In late May a Saturday morning is set aside for community clean-up. Residents gather to rid the entrances, parks and easements of winter debris. Food and beverages are supplied to workers at noon. Along with cleaning up the area, the weekend is marked for the Carp-A-Rama. From noon on Saturday until Sunday afternoon, residents are encouraged to catch and keep carp and other overabundant pan fish. The big count down is Sunday with cash prizes for biggest fish as well as cash for each fish. A special bounty has been offered for the capture of the elusive Colonel Carp. This event may not make a significant dent in the carp population but it is fun and the youngsters go home with some spending money.

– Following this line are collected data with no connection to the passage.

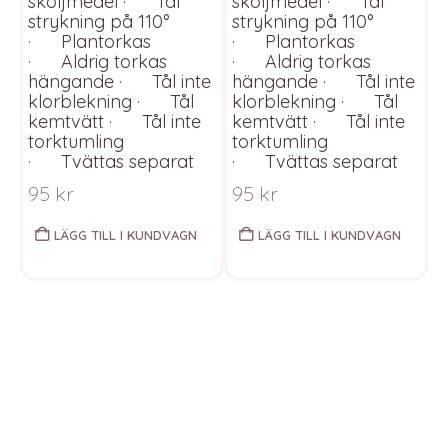
sköljmedel · Tål
sköljmedel · Tål
o
strykning på 110°
strykning på 110°
D
· Plantorkas
· Plantorkas
· Aldrig torkas
· Aldrig torkas
hängande · Tål inte
hängande · Tål inte
klorblekning · Tål
klorblekning · Tål
kemtvätt · Tål inte
kemtvätt · Tål inte
torktumling
torktumling
· Tvättas separat
· Tvättas separat
95
kr
95
kr
LÄGG TILL I KUNDVAGN
LÄGG TILL I KUNDVAGN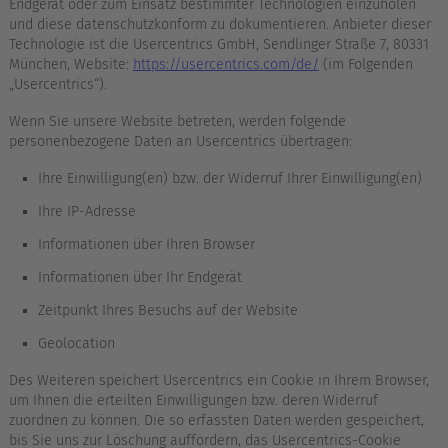
Endgerät oder zum Einsatz bestimmter Technologien einzuholen
und diese datenschutzkonform zu dokumentieren. Anbieter dieser
Technologie ist die Usercentrics GmbH, Sendlinger Straße 7, 80331
München, Website:
https://usercentrics.com/de/
(im Folgenden
„Usercentrics“).
Wenn Sie unsere Website betreten, werden folgende
personenbezogene Daten an Usercentrics übertragen:
Ihre Einwilligung(en) bzw. der Widerruf Ihrer Einwilligung(en)
Ihre IP-Adresse
Informationen über Ihren Browser
Informationen über Ihr Endgerät
Zeitpunkt Ihres Besuchs auf der Website
Geolocation
Des Weiteren speichert Usercentrics ein Cookie in Ihrem Browser,
um Ihnen die erteilten Einwilligungen bzw. deren Widerruf
zuordnen zu können. Die so erfassten Daten werden gespeichert,
bis Sie uns zur Löschung auffordern, das Usercentrics-Cookie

None of the many volunteer projects had a greater scope than the rebuilding of the playgrounds at Point Comfort and Schwerman Parks in 1988 and 1990. Each of these projects required a month of labor by residents, age 8 to 80. What was not as obvious is the months of planning by the Mihels, Hansons, Polivkas and Borsts. The smiles on the children’s faces was enough payment for the many crew chiefs and workers too numerous to mention.
The Boy Scouts of America have left a lasting mark on our community. Over the years John Chesney’s Eagle Scout candidates have improved the dam and built seawalls at several easements. Curbing was installed at the Midlothian entrance and steps built in Juneau Terrace. Easement and terrace signs, bridges and foot paths have been constructed and improved. Over the years they have clearly added to the beauty, protected the ecology and improved the safety for all of us.